§ Task goal
Give the number of lines in the entries that contain "dengan". State only the count.

Dataset entries:
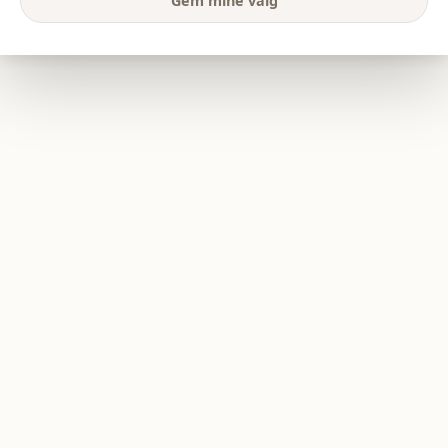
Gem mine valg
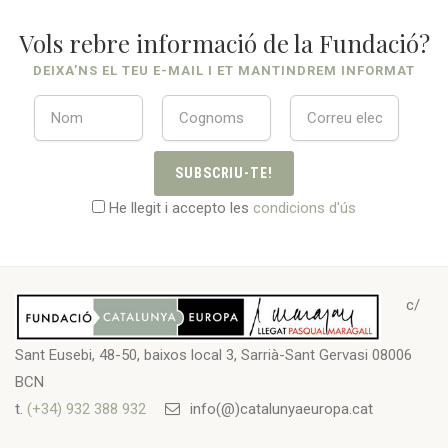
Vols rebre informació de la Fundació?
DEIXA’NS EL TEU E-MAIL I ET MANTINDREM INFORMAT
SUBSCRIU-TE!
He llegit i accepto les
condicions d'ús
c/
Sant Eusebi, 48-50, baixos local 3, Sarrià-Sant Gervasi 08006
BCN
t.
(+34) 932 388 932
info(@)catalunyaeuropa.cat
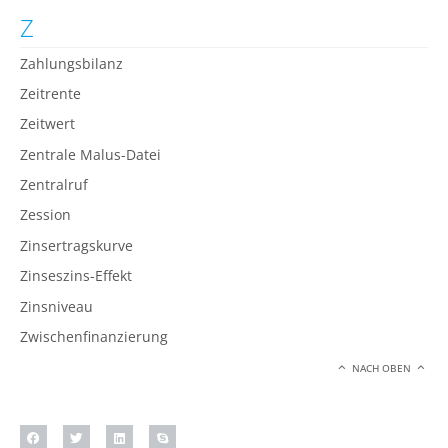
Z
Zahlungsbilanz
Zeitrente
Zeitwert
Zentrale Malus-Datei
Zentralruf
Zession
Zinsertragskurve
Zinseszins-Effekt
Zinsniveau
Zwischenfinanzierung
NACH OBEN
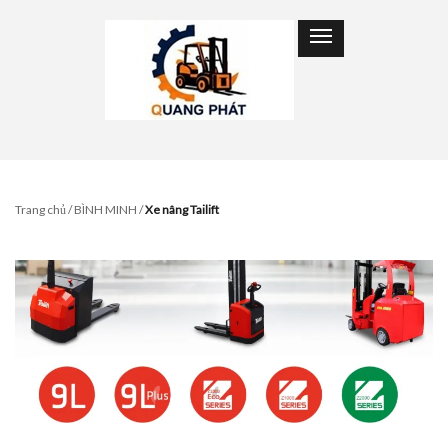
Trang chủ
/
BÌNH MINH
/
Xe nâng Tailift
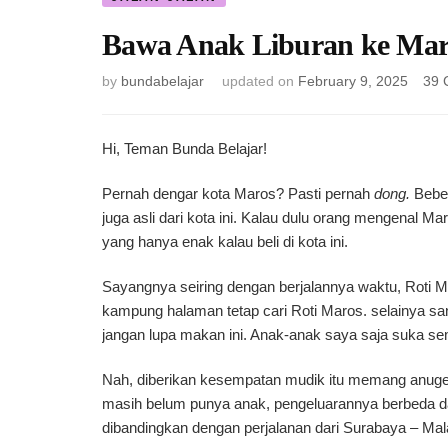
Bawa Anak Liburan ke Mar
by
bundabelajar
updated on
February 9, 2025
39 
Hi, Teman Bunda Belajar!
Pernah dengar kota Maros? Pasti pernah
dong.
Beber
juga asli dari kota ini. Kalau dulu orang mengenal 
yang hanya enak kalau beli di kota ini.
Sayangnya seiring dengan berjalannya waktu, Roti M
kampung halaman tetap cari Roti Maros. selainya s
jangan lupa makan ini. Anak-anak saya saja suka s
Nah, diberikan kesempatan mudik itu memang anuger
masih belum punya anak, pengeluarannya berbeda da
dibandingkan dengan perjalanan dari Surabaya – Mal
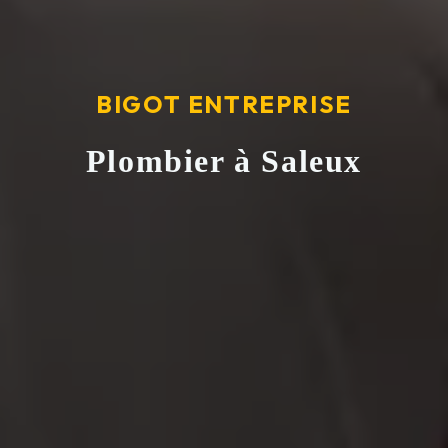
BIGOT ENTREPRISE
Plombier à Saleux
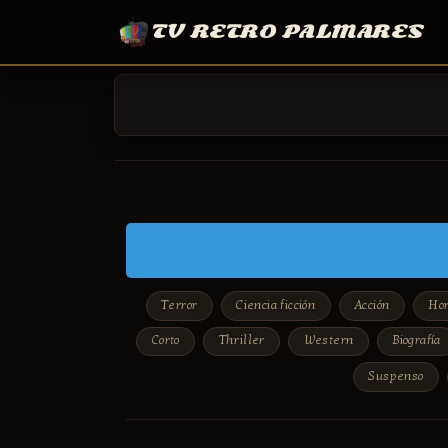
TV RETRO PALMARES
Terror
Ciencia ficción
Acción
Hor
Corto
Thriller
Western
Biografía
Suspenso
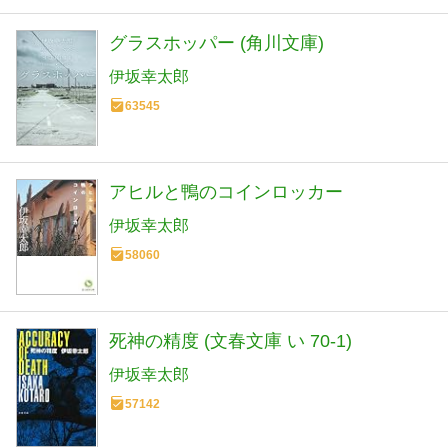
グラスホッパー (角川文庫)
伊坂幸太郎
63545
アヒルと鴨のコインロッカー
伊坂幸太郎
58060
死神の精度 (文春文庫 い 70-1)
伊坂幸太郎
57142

§ Problem solution
2